WORK ORDER:
From the listing below, copy out every line where the word "votre" appears.

[MATERIAL SHOWN — start]

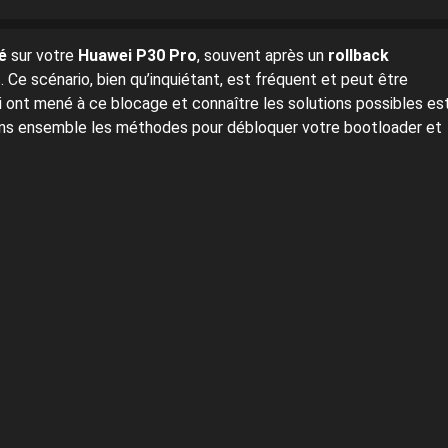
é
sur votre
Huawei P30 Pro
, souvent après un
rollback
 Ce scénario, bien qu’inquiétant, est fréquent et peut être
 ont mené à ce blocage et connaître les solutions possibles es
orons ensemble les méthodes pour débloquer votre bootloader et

[MATERIAL SHOWN — finish]
[MATERIAL SHOWN — start]

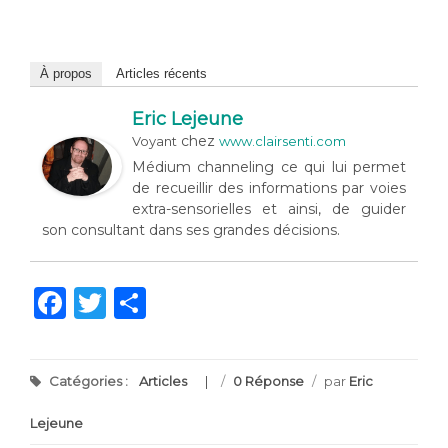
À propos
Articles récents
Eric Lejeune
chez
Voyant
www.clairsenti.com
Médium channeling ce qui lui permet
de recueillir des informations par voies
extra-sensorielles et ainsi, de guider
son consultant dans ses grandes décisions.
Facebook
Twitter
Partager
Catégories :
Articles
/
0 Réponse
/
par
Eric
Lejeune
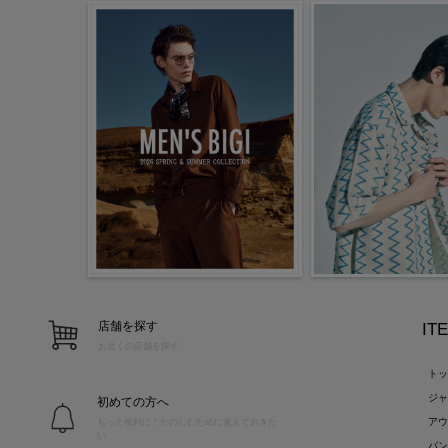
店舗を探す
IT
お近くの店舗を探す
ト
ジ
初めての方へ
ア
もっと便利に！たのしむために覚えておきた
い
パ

[MATERIAL SHOWN — finish]

EXERCISE RESPONSE:
sur votre
orons ensemble les méthodes pour débloquer votre bootloader et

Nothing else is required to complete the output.